Snuggled in bed with warm, soft blankets wrapped tightly around me. Only my head and pajama clad arms stuck out. Black coffee on the nightstand with curls of steam swirling in the air above my mug. Donut on a small plate beside me. Book open on my lap. Slightly yellowed pages are soft and densely packed with words ready to transport me to another time, another life.
Then I am lost. Bedside lamp gone. Husband’s snoring disappeared. The dog at my feet, nothing more than a sleeping foot warmer, forgotten.
I am a confederate soldier kissing my mama goodbye for the last time, marching north with my best friend. We are both 13, young, naïve, and terrified. Not even sure what we are fighting for, we leave to do our ‘duty’ and become real men. My best friend is shot and killed by Yankee soldiers…

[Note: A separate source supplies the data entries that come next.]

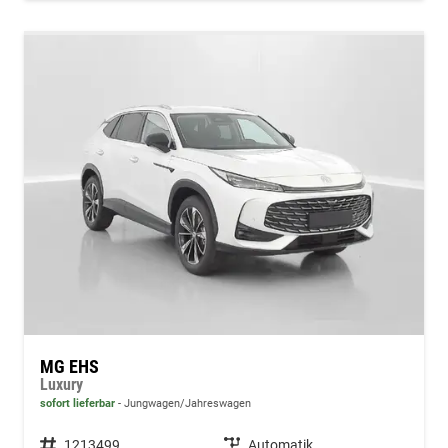
MG EHS
Luxury
sofort lieferbar
Jungwagen/Jahreswagen
Fahrzeugnummer
1213499
Getriebe
Automatik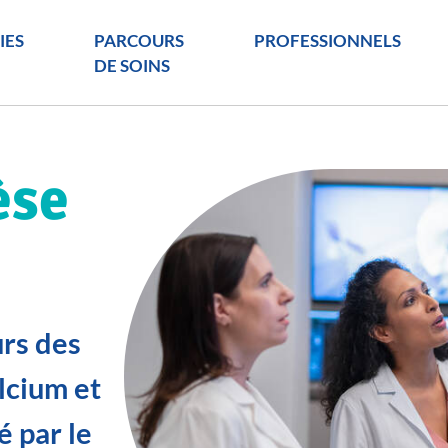
IES
PARCOURS
PROFESSIONNELS
DE SOINS
èse
urs des
alcium et
é par le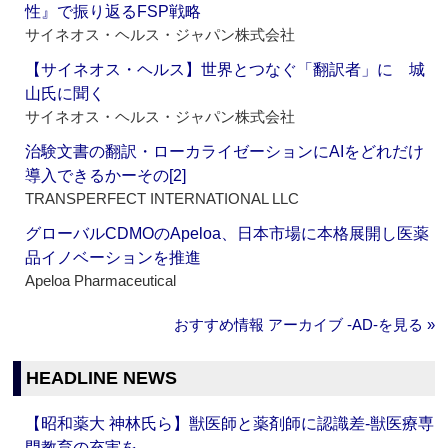
性』で振り返るFSP戦略
サイネオス・ヘルス・ジャパン株式会社
【サイネオス・ヘルス】世界とつなぐ「翻訳者」に 城
山氏に聞く
サイネオス・ヘルス・ジャパン株式会社
治験文書の翻訳・ローカライゼーションにAIをどれだけ
導入できるかーその[2]
TRANSPERFECT INTERNATIONAL LLC
グローバルCDMOのApeloa、日本市場に本格展開し医薬
品イノベーションを推進
Apeloa Pharmaceutical
おすすめ情報 アーカイブ ‐AD‐を見る »
HEADLINE NEWS
【昭和薬大 神林氏ら】獣医師と薬剤師に認識差‐獣医療専
門教育の充実を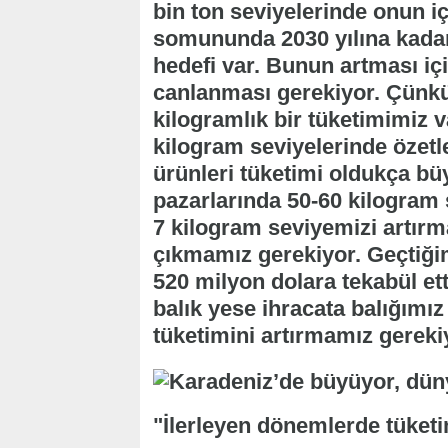
bin ton seviyelerinde onun i
somununda 2030 yılına kadar 
hedefi var. Bunun artması iç
canlanması gerekiyor. Çünkü 
kilogramlık bir tüketimimiz 
kilogram seviyelerinde özetl
ürünleri tüketimi oldukça b
pazarlarında 50-60 kilogram 
7 kilogram seviyemizi artır
çıkmamız gerekiyor. Geçtiğim
520 milyon dolara tekabül et
balık yese ihracata balığımız
tüketimini artırmamız gereki
"İlerleyen dönemlerde tüket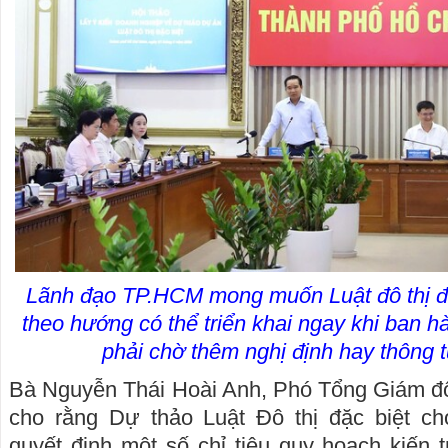
Lãnh đạo TP.HCM mong muốn Luật đô thị đ
theo hướng có thể triển khai ngay khi ban hà
phải chờ thêm nghị định hay thông 
Bà Nguyễn Thái Hoài Anh, Phó Tổng Giám đ
cho rằng Dự thảo Luật Đô thị đặc biệt
quyết định một số chỉ tiêu quy hoạch kiến 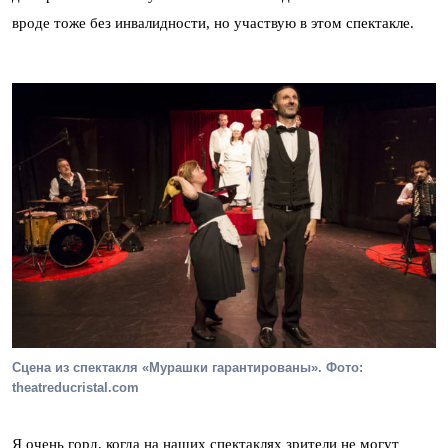
вроде тоже без инвалидности, но участвую в этом спектакле.
Сцена из спектакля «Мурашки гарантированы». Фото:
theatreducristal.com
Я очень горд, когда на наших спектаклях зрители не могут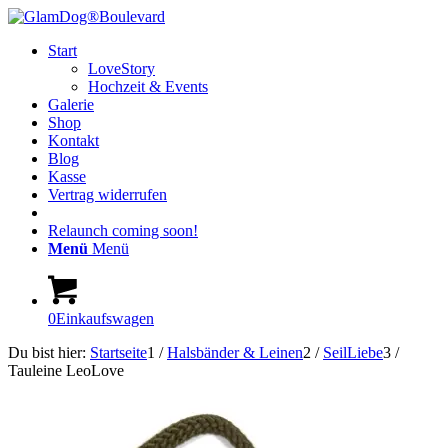
Start
LoveStory
Hochzeit & Events
Galerie
Shop
Kontakt
Blog
Kasse
Vertrag widerrufen
Relaunch coming soon!
Menü
Menü
0
Einkaufswagen
Du bist hier:
Startseite
1
/
Halsbänder & Leinen
2
/
SeilLiebe
3
/
Tauleine LeoLove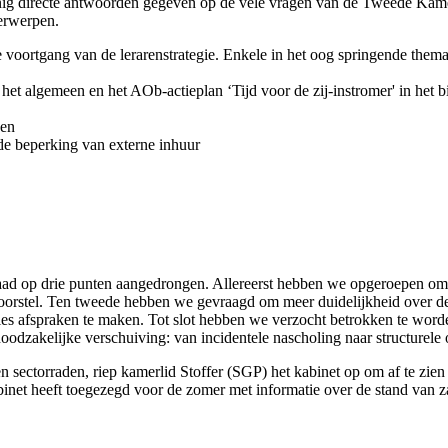
ig directe antwoorden gegeven op de vele vragen van de Tweede Kamer
derwerpen.
oortgang van de lerarenstrategie. Enkele in het oog springende thema's
 het algemeen en het AOb-actieplan ‘Tijd voor de zij-instromer' in het b
gen
de beperking van externe inhuur
raad op drie punten aangedrongen. Allereerst hebben we opgeroepen o
t voorstel. Ten tweede hebben we gevraagd om meer duidelijkheid over
ies afspraken te maken. Tot slot hebben we verzocht betrokken te word
oodzakelijke verschuiving: van incidentele nascholing naar structurele 
 en sectorraden, riep kamerlid Stoffer (SGP) het kabinet op om af te z
binet heeft toegezegd voor de zomer met informatie over de stand van 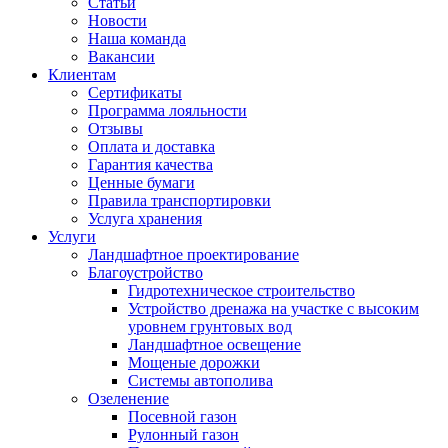
Статьи
Новости
Наша команда
Вакансии
Клиентам
Сертификаты
Программа лояльности
Отзывы
Оплата и доставка
Гарантия качества
Ценные бумаги
Правила транспортировки
Услуга хранения
Услуги
Ландшафтное проектирование
Благоустройство
Гидротехническое строительство
Устройство дренажа на участке с высоким
уровнем грунтовых вод
Ландшафтное освещение
Мощеные дорожки
Системы автополива
Озеленение
Посевной газон
Рулонный газон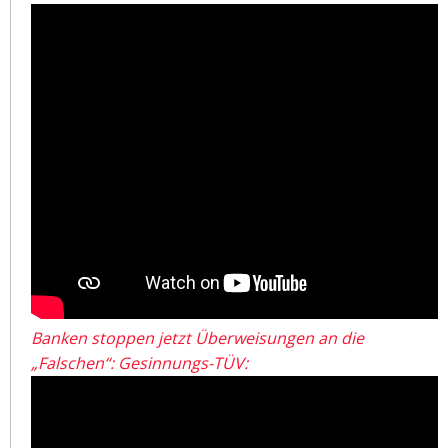
Banken stoppen jetzt Überweisungen an die
„Falschen“: Gesinnungs-TÜV: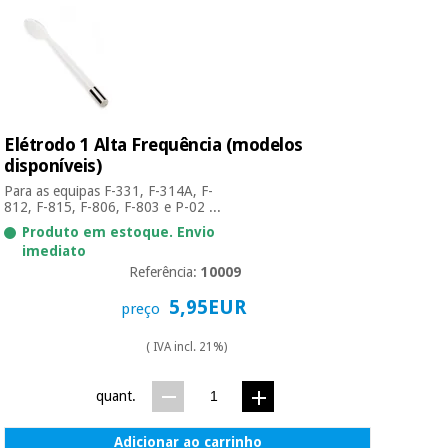
Elétrodo 1 Alta Frequência (modelos
disponíveis)
Para as equipas F-331, F-314A, F-
812, F-815, F-806, F-803 e P-02 ...
Produto em estoque. Envio
imediato
Referência:
10009
5,95EUR
preço
( IVA incl. 21%)
quant.
Adicionar ao carrinho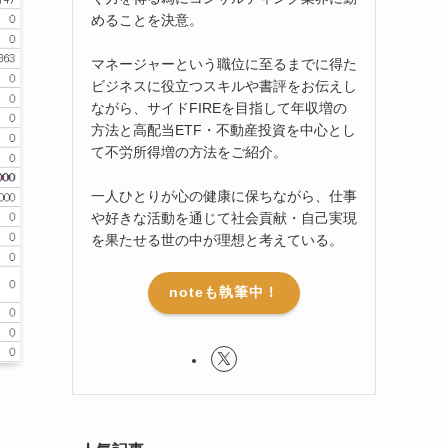
めることを決意。
マネージャーという職位に至るまでに得た
ビジネスに役立つスキルや書評をお伝えし
ながら、サイドFIREを目指して年収増の
方法と高配当ETF・不動産投資を中心とし
て不労所得増の方法をご紹介。
一人ひとりが心の健康に保ちながら、仕事
や好きな活動を通じて社会貢献・自己実現
を果たせる世の中が理想と考えている。
noteも執筆中！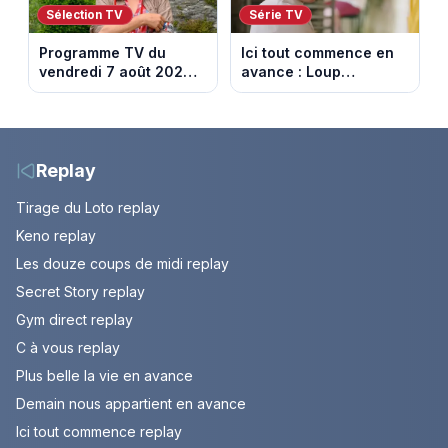
Sélection TV
Série TV
Programme TV du
Ici tout commence en
vendredi 7 août 2026 :
avance : Loup
notre sélection pour
découvre la trahison
votre soirée télé
de Bianca. Episode du
10 août 2026 (spoiler)
Replay
Tirage du Loto replay
Keno replay
Les douze coups de midi replay
Secret Story replay
Gym direct replay
C à vous replay
Plus belle la vie en avance
Demain nous appartient en avance
Ici tout commence replay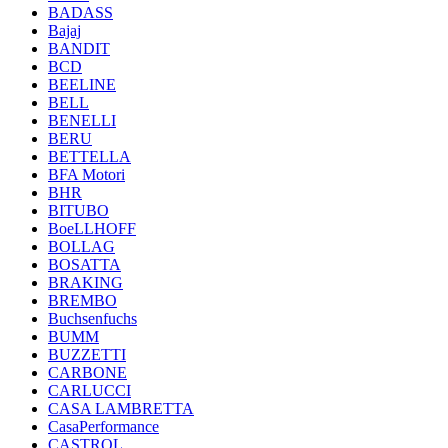
BADASS
Bajaj
BANDIT
BCD
BEELINE
BELL
BENELLI
BERU
BETTELLA
BFA Motori
BHR
BITUBO
BoeLLHOFF
BOLLAG
BOSATTA
BRAKING
BREMBO
Buchsenfuchs
BUMM
BUZZETTI
CARBONE
CARLUCCI
CASA LAMBRETTA
CasaPerformance
CASTROL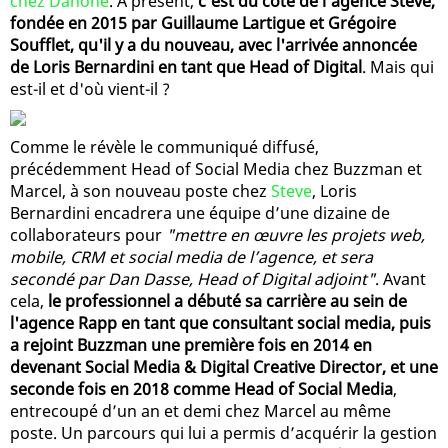
chez Danone
. À présent,
c'est du côté de l'agence Steve,
fondée en 2015 par Guillaume Lartigue et Grégoire
Soufflet, qu'il y a du nouveau, avec l'arrivée annoncée
de Loris Bernardini en tant que Head of Digital
. Mais qui
est-il et d'où vient-il ?
Comme le révèle le communiqué diffusé,
précédemment Head of Social Media chez Buzzman et
Marcel, à son nouveau poste chez
Steve
, Loris
Bernardini encadrera une équipe d’une dizaine de
collaborateurs pour
"mettre en œuvre les projets web,
mobile, CRM et social media de l’agence, et sera
secondé par Dan Dasse, Head of Digital adjoint"
. Avant
cela,
le professionnel a débuté sa carrière au sein de
l'agence Rapp en tant que consultant social media, puis
a rejoint Buzzman une première fois en 2014 en
devenant Social Media & Digital Creative Director, et une
seconde fois en 2018 comme Head of Social Media
,
entrecoupé d’un an et demi chez Marcel au même
poste. Un parcours qui lui a permis d’acquérir la gestion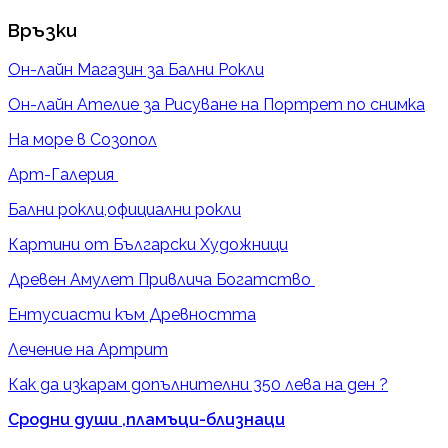
Връзки
Он-лайн Магазин за Бални Рокли
Он-лайн Ателие за Рисуване на Портрет по снимка
На море в Созопол
Арт-Галерия
Бални рокли,официални рокли
Картини от Български Художници
Древен Амулет Привлича Богатство
Ентусиасти към Древността
Лечение на Артрит
Как да изкарам допълнителни 350 лева на ден ?
Сродни души ,пламъци-близнаци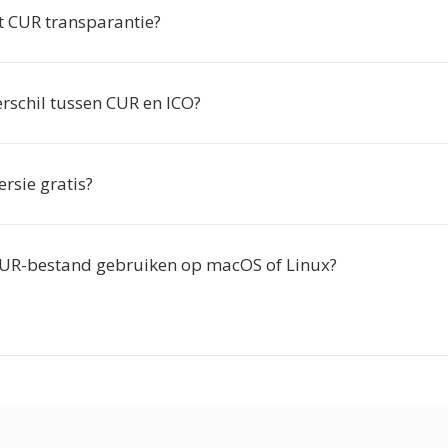
 CUR transparantie?
erschil tussen CUR en ICO?
ersie gratis?
CUR-bestand gebruiken op macOS of Linux?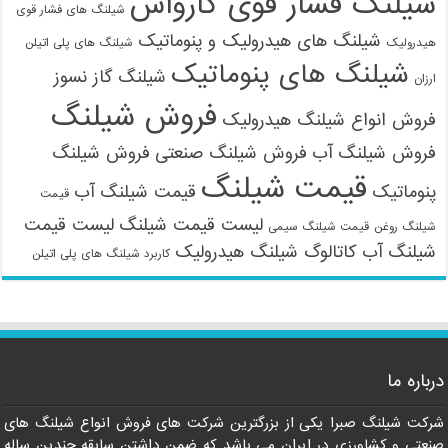
شیلنگ فشار قوی کارواش
شیلنگ های فشار قوی
شیلنگ های هیدرولیک و پنوماتیک
هیدرولیک
شیلنگ های پلی اتیلن
شیلنگ های پنوماتیک
شیلنگ گاز نسوز
ارزان
فروش شیلنگ
فروش انواع شیلنگ هیدرولیک
فروش شیلنگ آب
فروش شیلنگ صنعتی
فروش شیلنگ
قیمت شیلنگ
پنوماتیک
قیمت شیلنگ آب
قیمت
لیست قیمت شیلنگ
لیست قیمت
شیلنگ روغن
قیمت شیلنگ سیمی
شیلنگ آب
کاتالوگ شیلنگ هیدرولیک
کاربرد شیلنگ های پلی اتیلن
09121161360
درباره ما
شرکت شیلنگ صبرا یکی از بزرگترین شرکت های فروش انواع شیلنگ های
صنعتی و کشاورزی در ایران می باشد که ضمن داشتن سابقه چندین ساله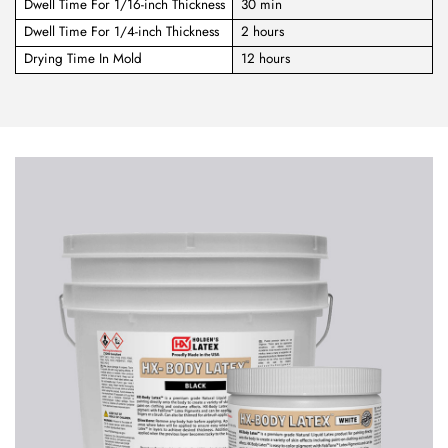
Dwell Time For 1/16-inch Thickness
30 min
Dwell Time For 1/4-inch Thickness
2 hours
Drying Time In Mold
12 hours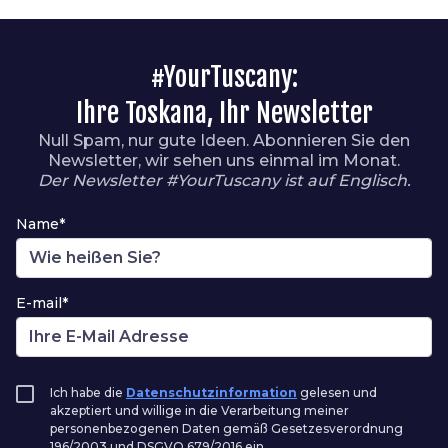
#YourTuscany:
Ihre Toskana, Ihr Newsletter
Null Spam, nur gute Ideen. Abonnieren Sie den
Newsletter, wir sehen uns einmal im Monat.
Der Newsletter #YourTuscany ist auf Englisch.
Name*
E-mail*
Ich habe die
Datenschutzinformation
gelesen und
akzeptiert und willige in die Verarbeitung meiner
personenbezogenen Daten gemäß Gesetzesverordnung
196/2003 und DSGVO 679/2016 ein.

The real world comes into focus like a slap in the face as I drop the book. My eyelids open and I try to finish the page, but I drift off into a sleep that lasts only a minute. The mug still sits on my nightstand. Steam long gone and the coffee is cold. My donut is stale around the edges where I nibbled a few bites.
I force my eyes to focus on the coffee. Sip a few bitter gulps, eat the donut. Anything to stay awake. What will happen to my confederate soldier without his friend? I dive back into the book, read a sentence, try to get through a paragraph, drift off again. The book falls, but this time I catch it with a groan and give up. The light goes out, I roll over and hug my dog who has scooted up beside me, and go to sleep.